• **Task statement**: Nothing in the data is to be left out; copy it exactly.

<<<<

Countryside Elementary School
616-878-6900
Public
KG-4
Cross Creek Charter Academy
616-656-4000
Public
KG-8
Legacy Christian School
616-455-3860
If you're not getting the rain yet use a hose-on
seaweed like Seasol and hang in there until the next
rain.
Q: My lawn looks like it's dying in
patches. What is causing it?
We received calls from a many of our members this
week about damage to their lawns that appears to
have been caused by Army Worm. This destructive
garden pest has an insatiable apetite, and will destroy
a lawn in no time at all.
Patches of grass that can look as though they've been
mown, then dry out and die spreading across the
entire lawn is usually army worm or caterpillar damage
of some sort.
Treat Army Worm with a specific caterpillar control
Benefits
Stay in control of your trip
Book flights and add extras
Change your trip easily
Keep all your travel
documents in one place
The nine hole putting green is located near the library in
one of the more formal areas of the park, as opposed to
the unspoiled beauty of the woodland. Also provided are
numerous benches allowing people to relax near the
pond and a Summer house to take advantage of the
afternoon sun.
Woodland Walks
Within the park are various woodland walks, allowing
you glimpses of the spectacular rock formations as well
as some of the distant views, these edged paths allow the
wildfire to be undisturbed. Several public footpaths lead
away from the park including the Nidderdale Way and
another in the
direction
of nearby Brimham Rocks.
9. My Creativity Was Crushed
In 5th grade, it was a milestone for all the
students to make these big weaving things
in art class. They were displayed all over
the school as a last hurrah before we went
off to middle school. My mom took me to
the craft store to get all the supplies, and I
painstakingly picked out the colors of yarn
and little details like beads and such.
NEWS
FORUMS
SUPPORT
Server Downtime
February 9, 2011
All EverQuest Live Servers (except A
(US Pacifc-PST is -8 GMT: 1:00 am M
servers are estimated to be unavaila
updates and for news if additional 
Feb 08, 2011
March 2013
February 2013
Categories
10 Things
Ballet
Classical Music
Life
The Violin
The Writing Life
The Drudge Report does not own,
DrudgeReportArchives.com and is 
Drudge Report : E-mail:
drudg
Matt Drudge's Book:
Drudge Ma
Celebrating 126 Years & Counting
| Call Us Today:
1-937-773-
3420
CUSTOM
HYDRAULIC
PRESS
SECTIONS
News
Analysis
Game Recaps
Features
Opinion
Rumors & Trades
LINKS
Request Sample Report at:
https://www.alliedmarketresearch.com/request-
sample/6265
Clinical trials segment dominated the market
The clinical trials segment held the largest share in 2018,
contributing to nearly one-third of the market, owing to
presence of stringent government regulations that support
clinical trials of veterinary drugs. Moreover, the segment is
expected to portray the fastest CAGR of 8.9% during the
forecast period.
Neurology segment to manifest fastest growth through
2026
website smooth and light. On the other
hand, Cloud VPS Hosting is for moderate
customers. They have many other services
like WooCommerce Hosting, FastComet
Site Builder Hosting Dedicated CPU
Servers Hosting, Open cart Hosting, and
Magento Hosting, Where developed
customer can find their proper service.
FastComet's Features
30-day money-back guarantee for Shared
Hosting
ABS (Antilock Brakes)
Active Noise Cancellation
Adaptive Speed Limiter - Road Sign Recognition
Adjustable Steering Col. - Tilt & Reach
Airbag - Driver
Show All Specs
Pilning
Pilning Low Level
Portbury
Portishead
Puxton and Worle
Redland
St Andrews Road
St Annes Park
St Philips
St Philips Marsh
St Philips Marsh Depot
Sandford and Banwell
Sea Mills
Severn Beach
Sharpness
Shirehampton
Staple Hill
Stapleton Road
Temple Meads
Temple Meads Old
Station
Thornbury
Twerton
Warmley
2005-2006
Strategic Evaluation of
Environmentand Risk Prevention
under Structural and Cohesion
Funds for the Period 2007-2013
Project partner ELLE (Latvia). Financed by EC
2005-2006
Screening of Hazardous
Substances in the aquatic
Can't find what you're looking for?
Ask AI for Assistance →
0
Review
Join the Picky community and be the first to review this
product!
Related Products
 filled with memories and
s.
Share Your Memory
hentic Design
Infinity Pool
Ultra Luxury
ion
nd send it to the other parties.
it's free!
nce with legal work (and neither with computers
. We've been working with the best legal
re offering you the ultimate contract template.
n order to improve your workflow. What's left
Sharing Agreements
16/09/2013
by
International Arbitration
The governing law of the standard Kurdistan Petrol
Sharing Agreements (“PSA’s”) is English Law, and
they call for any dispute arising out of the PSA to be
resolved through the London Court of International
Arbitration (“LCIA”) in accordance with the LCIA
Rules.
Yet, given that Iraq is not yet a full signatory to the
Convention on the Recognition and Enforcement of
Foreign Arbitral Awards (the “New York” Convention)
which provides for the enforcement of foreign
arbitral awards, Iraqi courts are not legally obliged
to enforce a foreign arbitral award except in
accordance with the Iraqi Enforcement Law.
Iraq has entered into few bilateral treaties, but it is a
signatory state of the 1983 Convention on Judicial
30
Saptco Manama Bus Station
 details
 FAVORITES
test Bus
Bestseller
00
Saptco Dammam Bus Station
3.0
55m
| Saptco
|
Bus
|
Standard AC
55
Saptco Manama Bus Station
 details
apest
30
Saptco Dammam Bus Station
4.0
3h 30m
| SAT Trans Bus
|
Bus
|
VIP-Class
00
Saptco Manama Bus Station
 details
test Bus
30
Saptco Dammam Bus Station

>>>>

• **Answer section**:
Countryside Elementary School
616-878-6900
Public
KG-4
Cross Creek Charter Academy
616-656-4000
Public
KG-8
Legacy Christian School
616-455-3860
If you're not getting the rain yet use a hose-on
seaweed like Seasol and hang in there until the next
rain.
Q: My lawn looks like it's dying in
patches. What is causing it?
We received calls from a many of our members this
week about damage to their lawns that appears to
have been caused by Army Worm. This destructive
garden pest has an insatiable apetite, and will destroy
a lawn in no time at all.
Patches of grass that can look as though they've been
mown, then dry out and die spreading across the
entire lawn is usually army worm or caterpillar damage
of some sort.
Treat Army Worm with a specific caterpillar control
Benefits
Stay in control of your trip
Book flights and add extras
Change your trip easily
Keep all your travel
documents in one place
The nine hole putting green is located near the library in
one of the more formal areas of the park, as opposed to
the unspoiled beauty of the woodland. Also provided are
numerous benches allowing people to relax near the
pond and a Summer house to take advantage of the
afternoon sun.
Woodland Walks
Within the park are various woodland walks, allowing
you glimpses of the spectacular rock formations as well
as some of the distant views, these edged paths allow the
wildfire to be undisturbed. Several public footpaths lead
away from the park including the Nidderdale Way and
another in the
direction
of nearby Brimham Rocks.
9. My Creativity Was Crushed
In 5th grade, it was a milestone for all the
students to make these big weaving things
in art class. They were displayed all over
the school as a last hurrah before we went
off to middle school. My mom took me to
the craft store to get all the supplies, and I
painstakingly picked out the colors of yarn
and little details like beads and such.
NEWS
FORUMS
SUPPORT
Server Downtime
February 9, 2011
All EverQuest Live Servers (except A
(US Pacifc-PST is -8 GMT: 1:00 am M
servers are estimated to be unavaila
updates and for news if additional 
Feb 08, 2011
March 2013
February 2013
Categories
10 Things
Ballet
Classical Music
Life
The Violin
The Writing Life
The Drudge Report does not own,
DrudgeReportArchives.com and is 
Drudge Report : E-mail:
drudg
Matt Drudge's Book:
Drudge Ma
Celebrating 126 Years & Counting
| Call Us Today:
1-937-773-
3420
CUSTOM
HYDRAULIC
PRESS
SECTIONS
News
Analysis
Game Recaps
Features
Opinion
Rumors & Trades
LINKS
Request Sample Report at:
https://www.alliedmarketresearch.com/request-
sample/6265
Clinical trials segment dominated the market
The clinical trials segment held the largest share in 2018,
contributing to nearly one-third of the market, owing to
presence of stringent government regulations that support
clinical trials of veterinary drugs. Moreover, the segment is
expected to portray the fastest CAGR of 8.9% during the
forecast period.
Neurology segment to manifest fastest growth through
2026
website smooth and light. On the other
hand, Cloud VPS Hosting is for moderate
customers. They have many other services
like WooCommerce Hosting, FastComet
Site Builder Hosting Dedicated CPU
Servers Hosting, Open cart Hosting, and
Magento Hosting, Where developed
customer can find their proper service.
FastComet's Features
30-day money-back guarantee for Shared
Hosting
ABS (Antilock Brakes)
Active Noise Cancellation
Adaptive Speed Limiter - Road Sign Recognition
Adjustable Steering Col. - Tilt & Reach
Airbag - Driver
Show All Specs
Pilning
Pilning Low Level
Portbury
Portishead
Puxton and Worle
Redland
St Andrews Road
St Annes Park
St Philips
St Philips Marsh
St Philips Marsh Depot
Sandford and Banwell
Sea Mills
Severn Beach
Sharpness
Shirehampton
Staple Hill
Stapleton Road
Temple Meads
Temple Meads Old
Station
Thornbury
Twerton
Warmley
2005-2006
Strategic Evaluation of
Environmentand Risk Prevention
under Structural and Cohesion
Funds for the Period 2007-2013
Project partner ELLE (Latvia). Financed by EC
2005-2006
Screening of Hazardous
Substances in the aquatic
Can't find what you're looking for?
Ask AI for Assistance →
0
Review
Join the Picky community and be the first to review this
product!
Related Products
 filled with memories and
s.
Share Your Memory
hentic Design
Infinity Pool
Ultra Luxury
ion
nd send it to the other parties.
it's free!
nce with legal work (and neither with computers
. We've been working with the best legal
re offering you the ultimate contract template.
n order to improve your workflow. What's left
Sharing Agreements
16/09/2013
by
International Arbitration
The governing law of the standard Kurdistan Petrol
Sharing Agreements (“PSA’s”) is English Law, and
they call for any dispute arising out of the PSA to be
resolved through the London Court of International
Arbitration (“LCIA”) in accordance with the LCIA
Rules.
Yet, given that Iraq is not yet a full signatory to the
Convention on the Recognition and Enforcement of
Foreign Arbitral Awards (the “New York” Convention)
which provides for the enforcement of foreign
arbitral awards, Iraqi courts are not legally obliged
to enforce a foreign arbitral award except in
accordance with the Iraqi Enforcement Law.
Iraq has entered into few bilateral treaties, but it is a
signatory state of the 1983 Convention on Judicial
30
Saptco Manama Bus Station
 details
 FAVORITES
test Bus
Bestseller
00
Saptco Dammam Bus Station
3.0
55m
| Saptco
|
Bus
|
Standard AC
55
Saptco Manama Bus Station
 details
apest
30
Saptco Dammam Bus Station
4.0
3h 30m
| SAT Trans Bus
|
Bus
|
VIP-Class
00
Saptco Manama Bus Station
 details
test Bus
30
Saptco Dammam Bus Station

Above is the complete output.